Lake Ontario’s water level neared an all-time low for November and was at its lowest since 1964.

According to the U.S. Army Corps of Engineers in Detroit, Lake Ontario was at 243.73 feet last month, only 8.7 inches higher than the historic minimum recorded in 1934.

As of Dec. 20, the mean water level on the lake was 243.62 feet — 10.5 inches below the long-term average for December but 20.6 inches above the record low.

The International St. Lawrence River Board of Control, which determines the outflow at Moses-Saunders hydroelectric dam at Massena, attributes this largely to “dry conditions experienced since last spring.”

“The lake would be about 5 inches below long-term average in May 2013 if the basin receives average water supplies,” said Frank A. Bevaqua, spokesman for the International Joint Commission, a binational entity established to manage shared U.S.-Canadian waters.

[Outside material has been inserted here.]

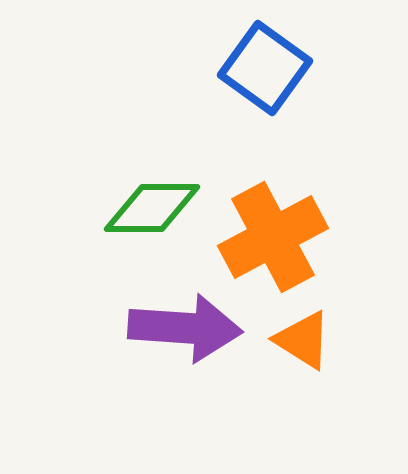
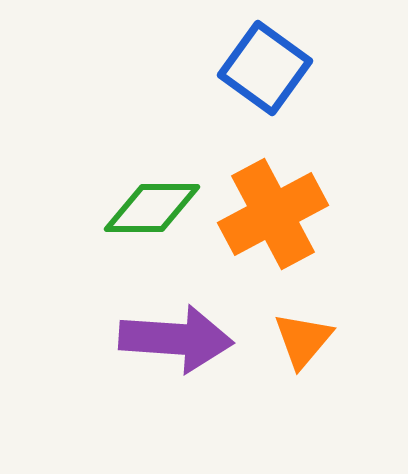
orange cross: moved 23 px up
purple arrow: moved 9 px left, 11 px down
orange triangle: rotated 38 degrees clockwise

Lake Ontario received only 30 percent of its average November precipitation. And over the past 12 months, Ontario received 18 percent less than its long-term average precipitation, according to the Corps of Engineers.

In its most recent outflow strategy report, the River Board of Control said the lake is only 4.3 inches above the lower limit and about 0.4 of an inch below what it tries to meet under an international water regulation plan.

Over the past couple of months, the St. Lawrence Seaway has been warning shippers of “near alert levels” in sections of the Great Lakes-St. Lawrence shipping channel, and recreational boaters and marinas had to pull vessels out of the water at the end of September, almost a month earlier than usual, because of the low water.

Supply from Lake Erie — Lake Ontario’s primary water source — also has been low because of the drought. Like Ontario, Lake Erie received only 30 percent of its average precipitation last month, according to the Corps of Engineers.

Experts also point out that the decline in ice cover in the Great Lakes has led to more evaporation.

Using satellite measurements from 1973 to 2010, researchers at National Oceanic and Atmospheric Administration’s Great Lakes Environmental Research Laboratory have found that the Great Lakes’ average ice coverage is down by 71 percent — with the highest loss, 88 percent, seen in Lake Ontario.

Historic water data show that in both 1934 and 1964, it took at least two years for Lake Ontario to recover to its long-term average levels following low summer and winter water levels.

But the recovery rate ultimately would depend on the water supply — mainly precipitation — between now and spring, Mr. Bevaqua said, adding that the Corps of Engineers predicts that under the “high-supply” scenario, Lake Ontario in May could rise to about 5 inches above its long-term average level.